WHAT TO WORK ON =>
From the first line of the entries below through the line bearing "層の早期退職は深刻な問題です。", write out each line exactly. Omit pictures.

^^^^^^^^

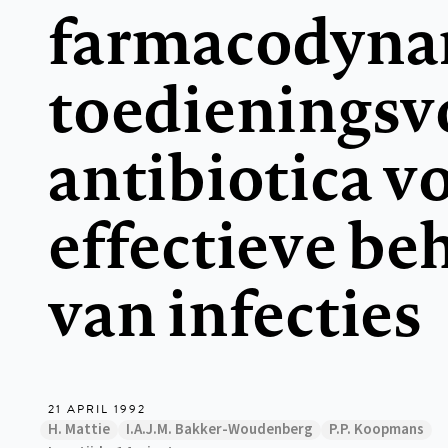
farmacodyna
toedieningsv
antibiotica v
effectieve be
van infecties
21 APRIL 1992
H. Mattie
I.A.J.M. Bakker-Woudenberg
P.P. Koopmans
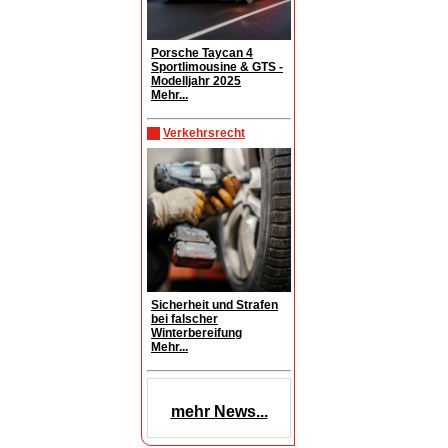
Porsche Taycan 4
Sportlimousine & GTS -
Modelljahr 2025
Mehr...
Verkehrsrecht
Sicherheit und Strafen
bei falscher
Winterbereifung
Mehr...
mehr News...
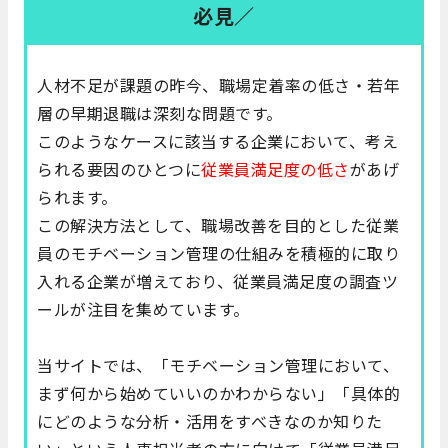
必見／
人材不足が課題の昨今、職場定着率の低さ・若年
層の早期退職は深刻な問題です。
このようなケースに該当する企業において、考え
られる要因のひとつに
従業員満足度の低さ
があげ
られます。
この解決方法として、職場改善を目的とした従業
員のモチベーション管理の仕組みを積極的に取り
入れる企業が増えており、従業員満足度の調査ツ
ールが注目を集めています。
当サイトでは、「モチベーション管理において、
まず何から始めていいのかわからない」「具体的
にどのような分析・活用をすべきなのか知りた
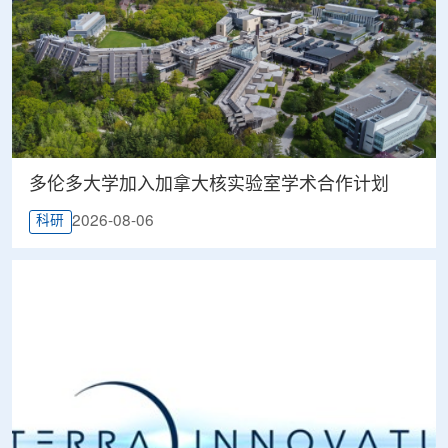
多伦多大学加入加拿大核实验室学术合作计划
2026-08-06
科研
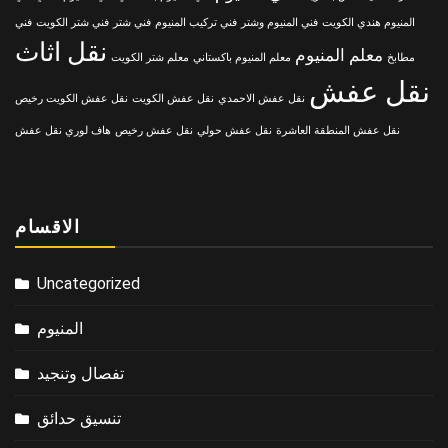
المنيوم هندي الكويت
فني المنيوم وشتر
فني تركيب المنيوم
فني شتر
فني شتر الكويت
فني
نقل اثاث
معلم المنيوم
مطابخ
معلم المنيوم باكستاني
معلم شتر الكويت
نقل عفش
نقل عفش الاحمدي
نقل عفش الكويت
نقل عفش الكويت رخيص
نقل عفش المنطقة العاشرة
نقل عفش حولي
نقل عفش رخيص
هاف لوري نقل عفش
الاقسام
Uncategorized
المنيوم
تفصال وتنجيد
تنسيق حدائق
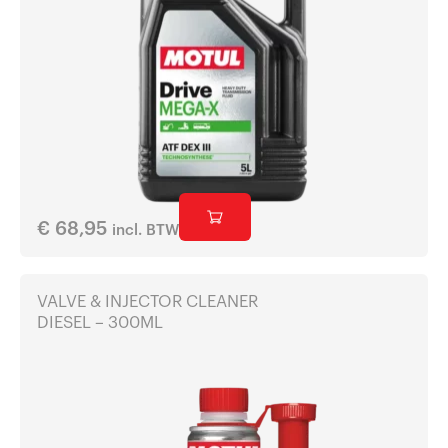
€
68,95
incl. BTW
VALVE & INJECTOR CLEANER
DIESEL – 300ML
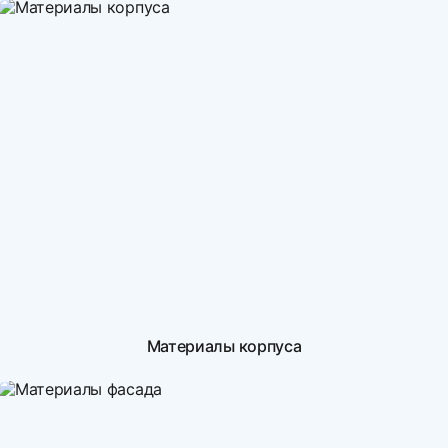
Материалы корпуса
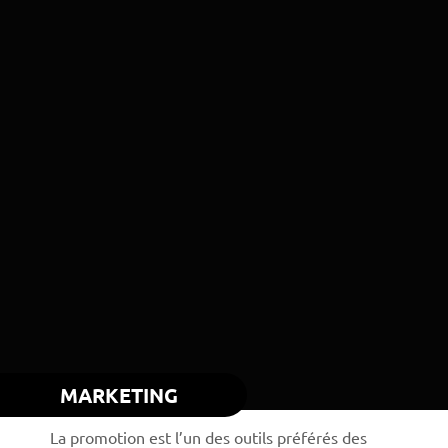
MARKETING
La promotion est l’un des outils préférés des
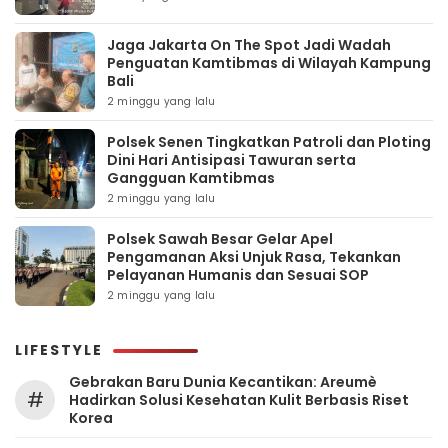
Jaga Jakarta On The Spot Jadi Wadah
Penguatan Kamtibmas di Wilayah Kampung
Bali
2 minggu yang lalu
Polsek Senen Tingkatkan Patroli dan Ploting
Dini Hari Antisipasi Tawuran serta
Gangguan Kamtibmas
2 minggu yang lalu
Polsek Sawah Besar Gelar Apel
Pengamanan Aksi Unjuk Rasa, Tekankan
Pelayanan Humanis dan Sesuai SOP
2 minggu yang lalu
LIFESTYLE
Gebrakan Baru Dunia Kecantikan: Areumè
#
Hadirkan Solusi Kesehatan Kulit Berbasis Riset
Korea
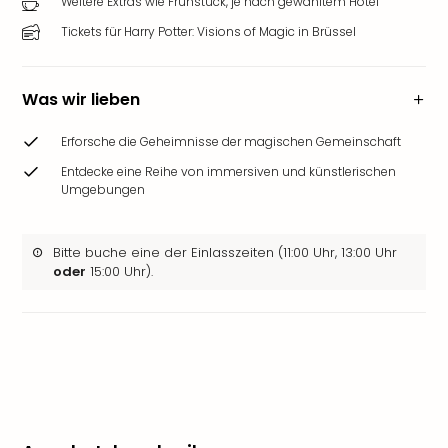
Weitere Extras wie Frühstück, je nach gewähltem Hotel
Tickets für Harry Potter: Visions of Magic in Brüssel
Was wir lieben
Erforsche die Geheimnisse der magischen Gemeinschaft
Entdecke eine Reihe von immersiven und künstlerischen
Umgebungen
Bitte buche eine der Einlasszeiten (11:00 Uhr, 13:00 Uhr
oder
15:00 Uhr).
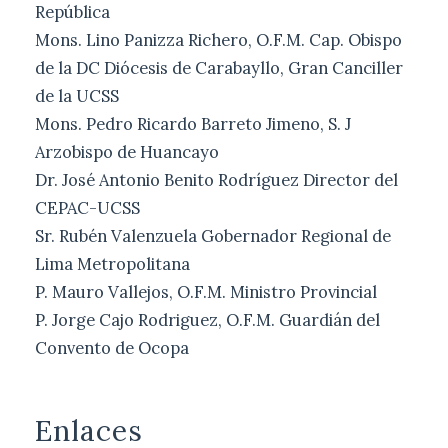
República
Mons. Lino Panizza Richero, O.F.M. Cap. Obispo
de la DC Diócesis de Carabayllo, Gran Canciller
de la UCSS
Mons. Pedro Ricardo Barreto Jimeno, S. J
Arzobispo de Huancayo
Dr. José Antonio Benito Rodríguez Director del
CEPAC-UCSS
Sr. Rubén Valenzuela Gobernador Regional de
Lima Metropolitana
P. Mauro Vallejos, O.F.M. Ministro Provincial
P. Jorge Cajo Rodriguez, O.F.M. Guardián del
Convento de Ocopa
Enlaces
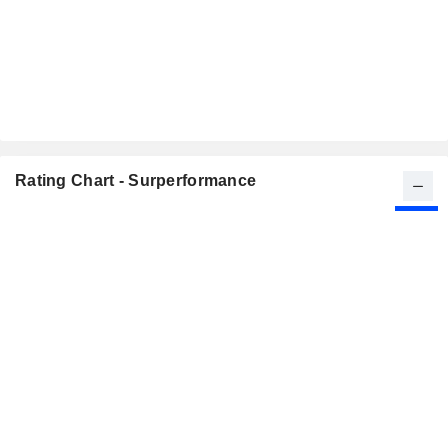
Rating Chart - Surperformance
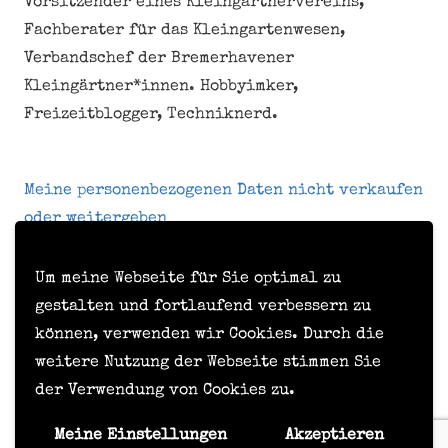
Vorsitzender eines Kleingärtnervereins,
Fachberater für das Kleingartenwesen,
Verbandschef der Bremerhavener
Kleingärtner*innen. Hobbyimker,
Freizeitblogger, Techniknerd.
Meine personenbezogenen Daten nicht verkaufen
oder weitergeben
Um meine Webseite für Sie optimal zu
Kontakt
gestalten und fortlaufend verbessern zu
können, verwenden wir Cookies. Durch die
Impressum
weitere Nutzung der Webseite stimmen Sie
Datenschutzerklärung
der Verwendung von Cookies zu.
Formular zur Anforderung von Benutzerdaten
Meine Einstellungen
Akzeptieren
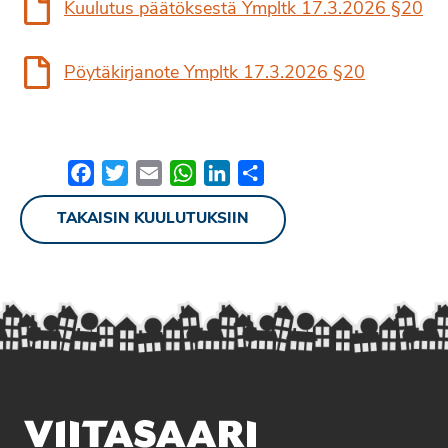
Kuulutus päätöksestä Ympltk 17.3.2026 §20
Pöytäkirjanote Ympltk 17.3.2026 §20
Facebook
Twitter
Email
WhatsApp
LinkedIn
Share
TAKAISIN KUULUTUKSIIN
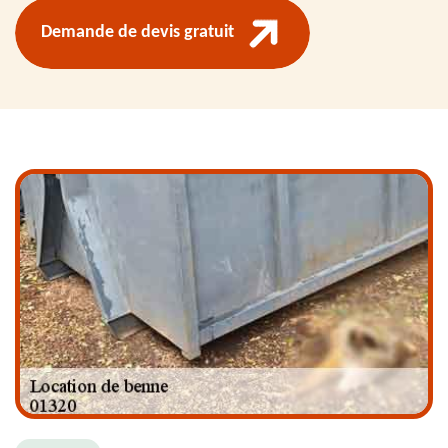
Demande de devis gratuit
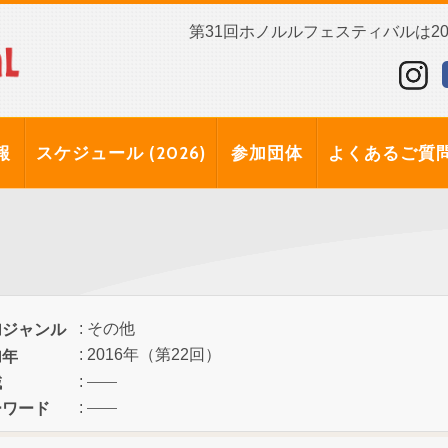
第31回ホノルルフェスティバルは202
報
スケジュール (2026)
参加団体
よくあるご質
: その他
加ジャンル
: 2016年（第22回）
加年
:
域
:
ーワード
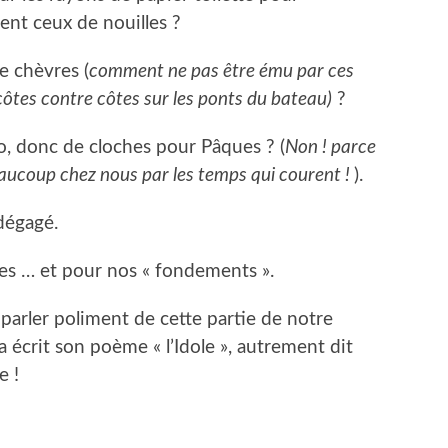
ient ceux de nouilles ?
e chèvres (
comment ne pas être ému par ces
ôtes contre côtes sur les ponts du bateau)
?
ao, donc de cloches pour Pâques ? (
Non ! parce
eaucoup chez nous par les temps qui courent !
).
 dégagé.
es … et pour nos « fondements ».
parler poliment de cette partie de notre
a écrit son poème « l’Idole », autrement dit
e !
er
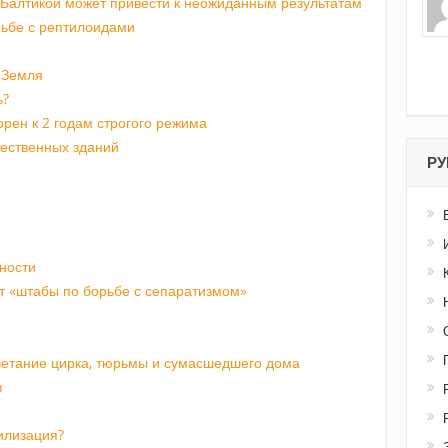
 Балтикой может привести к неожиданным результатам
рьбе с рептилоидами
 Земля
ь?
орен к 2 годам строгого режима
щественных зданий
РУ
ности
т «штабы по борьбе с сепаратизмом»
четание цирка, тюрьмы и сумасшедшего дома
в
илизация?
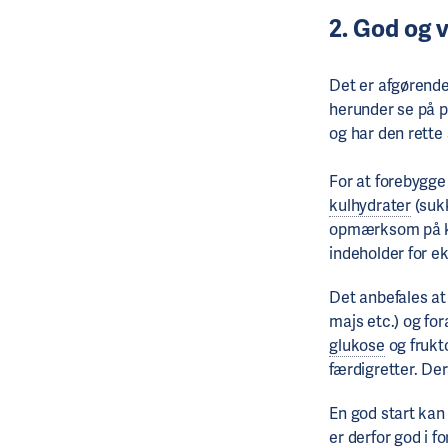
2. God og 
Det er afgørende
herunder se på p
og har den rett
For at forebygg
kulhydrater
(sukk
opmærksom på kva
indeholder for 
Det anbefales at 
majs etc.) og fo
glukose
og frukt
færdigretter. Der
En god start ka
er derfor god i 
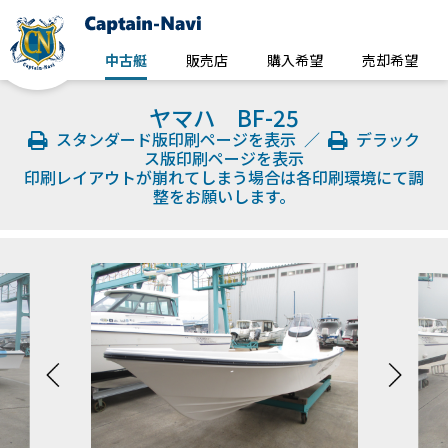
中古艇
販売店
購入希望
売却希望
ヤマハ BF-25
スタンダード版印刷ページを表示
／
デラック
ス版印刷ページを表示
印刷レイアウトが崩れてしまう場合は各印刷環境にて調
整をお願いします。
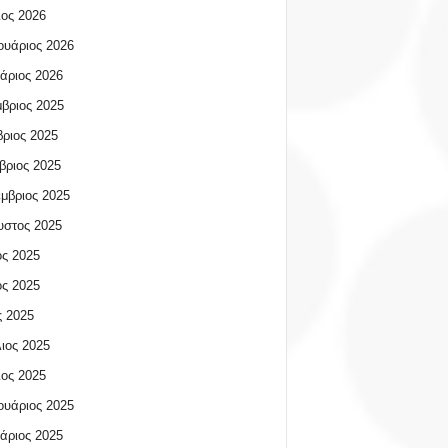
ος 2026
υάριος 2026
άριος 2026
βριος 2025
ριος 2025
βριος 2025
μβριος 2025
υστος 2025
ος 2025
ος 2025
 2025
ιος 2025
ος 2025
υάριος 2025
άριος 2025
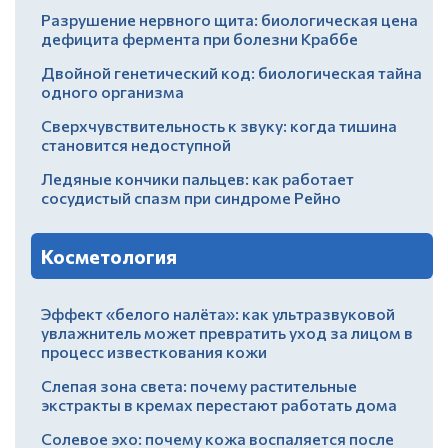
Разрушение нервного щита: биологическая цена
дефицита фермента при болезни Краббе
Двойной генетический код: биологическая тайна
одного организма
Сверхчувствительность к звуку: когда тишина
становится недоступной
Ледяные кончики пальцев: как работает
сосудистый спазм при синдроме Рейно
Косметология
Эффект «белого налёта»: как ультразвуковой
увлажнитель может превратить уход за лицом в
процесс известкования кожи
Слепая зона света: почему растительные
экстракты в кремах перестают работать дома
Солевое эхо: почему кожа воспаляется после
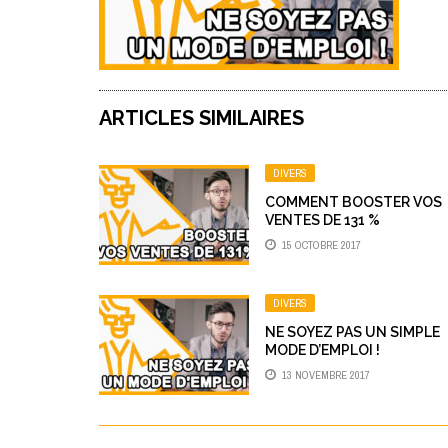
ARTICLES SIMILAIRES
DIVERS
COMMENT BOOSTER VOS
VENTES DE 131 %
15 OCTOBRE 2017
DIVERS
NE SOYEZ PAS UN SIMPLE
MODE D’EMPLOI !
13 NOVEMBRE 2017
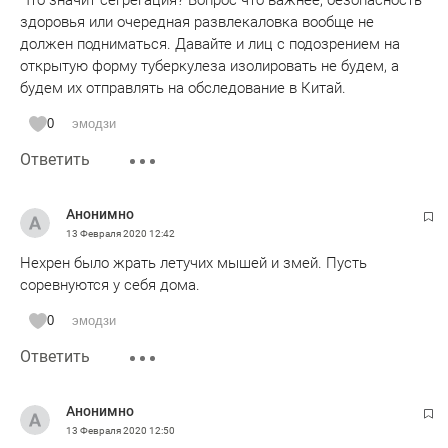
Что значит сегрегация? Вопрос что важнее, безопасность
здоровья или очередная развлекаловка вообще не
должен подниматься. Давайте и лиц с подозрением на
открытую форму туберкулеза изолировать не будем, а
будем их отправлять на обследование в Китай.
0
эмодзи
Ответить
Анонимно
13 Февраля 2020
12:42
Нехрен было жрать летучих мышей и змей. Пусть
соревнуются у себя дома.
0
эмодзи
Ответить
Анонимно
13 Февраля 2020
12:50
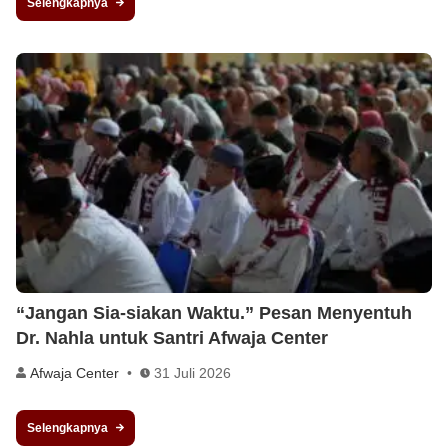
Selengkapnya
“Jangan Sia-siakan Waktu.” Pesan Menyentuh
Dr. Nahla untuk Santri Afwaja Center
Afwaja Center
31 Juli 2026
Selengkapnya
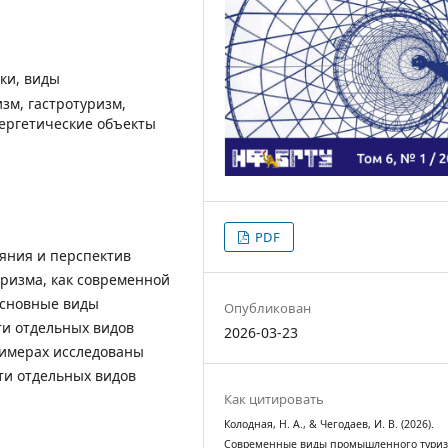
ки, виды
зм, гастротуризм,
нергетические объекты
PDF
ояния и перспектив
ризма, как современной
основные виды
Опубликован
ти отдельных видов
2026-03-23
римерах исследованы
ти отдельных видов
Как цитировать
Колодная, Н. А., & Чегодаев, И. В. (2026).
Современные виды промышленного туриз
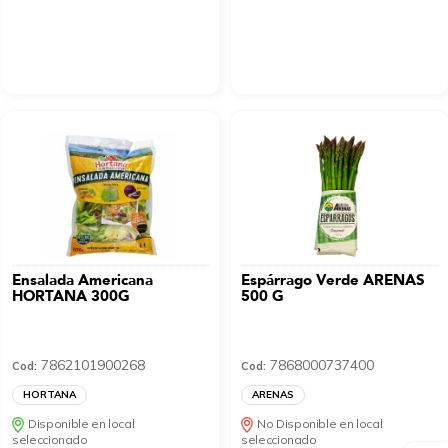
Ensalada Americana
Espárrago Verde ARENAS
HORTANA 300G
500 G
7862101900268
7868000737400
Cod:
Cod:
HORTANA
ARENAS
Disponible en local
No Disponible en local
seleccionado
seleccionado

^^^^^^^^

RESULT OF THE EXERCISE =>
farmacodyna
toedieningsv
antibiotica v
effectieve be
van infecties
21 APRIL 1992
H. Mattie
I.A.J.M. Bakker-Woudenberg
P.P. Koopmans
Porsche Taycan 4
Sportlimousine & GTS -
Modelljahr 2025
Mehr...
Verkehrsrecht
Sicherheit und Strafen
bei falscher
Winterbereifung
Mehr...
mehr News...
必見／
人材不足が課題の昨今、職場定着率の低さ・若年
層の早期退職は深刻な問題です。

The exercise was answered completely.